- Page-level text extractions:
Segment Open

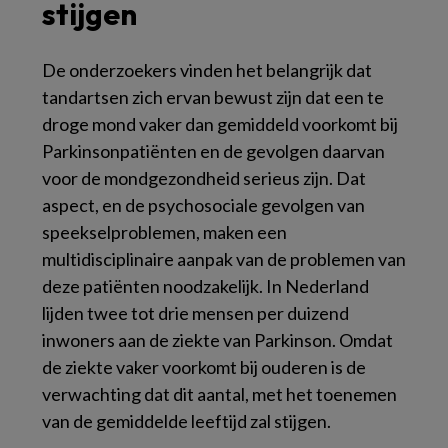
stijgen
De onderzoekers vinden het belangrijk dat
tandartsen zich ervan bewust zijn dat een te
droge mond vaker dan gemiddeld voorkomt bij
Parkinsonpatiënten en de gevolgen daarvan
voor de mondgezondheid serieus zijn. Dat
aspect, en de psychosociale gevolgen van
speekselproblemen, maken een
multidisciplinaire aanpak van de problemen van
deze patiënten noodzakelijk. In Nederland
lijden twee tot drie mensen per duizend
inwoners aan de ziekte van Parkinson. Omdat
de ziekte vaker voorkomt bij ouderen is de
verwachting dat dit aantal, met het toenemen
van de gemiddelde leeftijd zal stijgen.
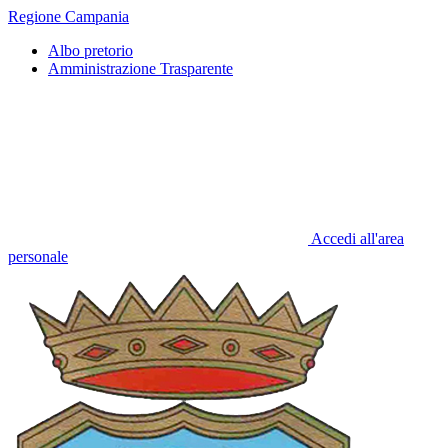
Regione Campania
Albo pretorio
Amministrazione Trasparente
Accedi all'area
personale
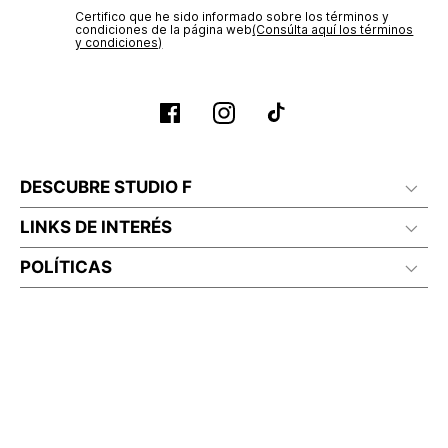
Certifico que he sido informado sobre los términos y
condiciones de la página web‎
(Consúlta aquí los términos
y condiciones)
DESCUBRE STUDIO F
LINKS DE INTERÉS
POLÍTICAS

Segment Closed

- Task goal:
Copy each line from the data that features the string "gevolgen".

- Result for this exercise:
Parkinsonpatiënten en de gevolgen daarvan
aspect, en de psychosociale gevolgen van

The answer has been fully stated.